1. The whole rectangular region should contain only X.
2. The rectangle should be surrounded with 0 or the boundary of the grid.
3. The diagonally adjacent cell (see the definition) of the corner of the rectangle may be X or 0. (Refer to the first example).

Diagonally adjacent cell: Suppose the given cell has coordinates (p, q) then its diagonally adjacent cells would have coordinates (p+1, q+1), (p+1, q-1), (p-1, q+1), (p-1, q-1).
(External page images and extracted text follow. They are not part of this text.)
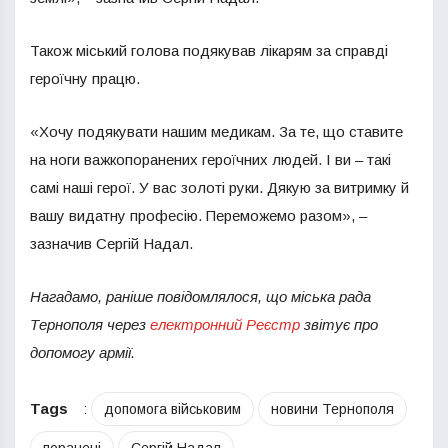
Також міський голова подякував лікарям за справді
героїчну працю.
«Хочу подякувати нашим медикам. За те, що ставите
на ноги важкопоранених героїчних людей. І ви – такі
самі наші герої. У вас золоті руки. Дякую за витримку й
вашу видатну професію. Переможемо разом», –
зазначив Сергій Надал.
Нагадамо, раніше повідомлялося, що міська рада
Тернополя через
електронний Реєстр
звітує про
допомогу армії.
Tags
:
допомога військовим
новини Тернополя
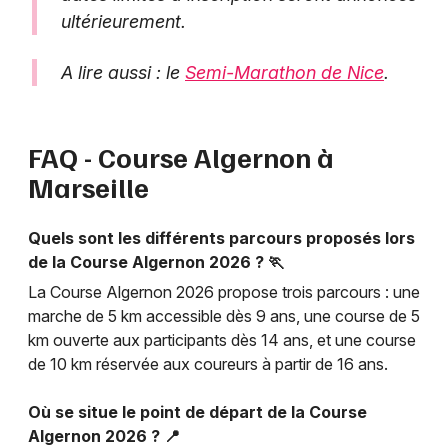
ultérieurement.
A lire aussi : le
Semi-Marathon de Nice
.
FAQ - Course Algernon à
Marseille
Quels sont les différents parcours proposés lors
de la Course Algernon 2026 ? 🏃
La Course Algernon 2026 propose trois parcours : une
marche de 5 km accessible dès 9 ans, une course de 5
km ouverte aux participants dès 14 ans, et une course
de 10 km réservée aux coureurs à partir de 16 ans.
Où se situe le point de départ de la Course
Algernon 2026 ? 📍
Now Jumppy is curious how many rectangles are there in the park. Help Jumppy find the number of rectangle.

Input

An integer n denoting the size of the grid. Then n lines follow each containing a string of n characters describing the square grid. All the characters will be either 0 or X.

Output

Output the number of rectangles in the given grid.

Constraints

0 < n <= 1000

Examples:

Input:
4
XX00
XX00
00XX
00XX
Output:
2

Input:
5
00000
0XXX0
0XXX0
0XXX0
00X00

Output:
0

Input:
5
00000
0XXX0
0X0X0
0XXX0
00000

Output:
0

Input:
3
X0X
0X0
X0X

Output:
5

Explanation

Case 1: As can be seen there are two rectangles as highlighted.

Case 2: The grid contains no rectangles because it violates the second condition of the definition.

Case 3: The grid contains no rectangles because it violates the first condition of the definition.

Case 4: The individual X in this case can be considered as rectangles.